DESCRIPTION OF THE TASK: Below are entries; output exactly the lines from the one with "yang Mengangkat Croissant ke Level Baru" to the one with "ÉLÉMENTS FILTRANT", both included, and nothing else.

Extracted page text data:
--------

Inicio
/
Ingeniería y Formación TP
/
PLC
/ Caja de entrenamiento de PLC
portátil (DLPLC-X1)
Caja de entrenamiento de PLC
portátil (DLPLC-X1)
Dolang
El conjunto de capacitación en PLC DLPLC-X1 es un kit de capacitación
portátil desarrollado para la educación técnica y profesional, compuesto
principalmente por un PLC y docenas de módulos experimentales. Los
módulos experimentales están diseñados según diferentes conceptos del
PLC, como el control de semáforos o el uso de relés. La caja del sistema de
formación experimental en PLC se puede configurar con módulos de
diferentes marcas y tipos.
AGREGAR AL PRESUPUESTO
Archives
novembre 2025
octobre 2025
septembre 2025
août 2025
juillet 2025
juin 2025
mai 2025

--------

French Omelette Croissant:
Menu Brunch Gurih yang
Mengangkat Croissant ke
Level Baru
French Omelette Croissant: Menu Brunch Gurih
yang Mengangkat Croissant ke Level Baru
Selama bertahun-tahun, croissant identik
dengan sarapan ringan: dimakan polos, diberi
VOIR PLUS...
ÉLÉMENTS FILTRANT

--------

RESULT OF THE EXERCISE:
yang Mengangkat Croissant ke Level Baru
Selama bertahun-tahun, croissant identik
dengan sarapan ringan: dimakan polos, diberi
VOIR PLUS...
ÉLÉMENTS FILTRANT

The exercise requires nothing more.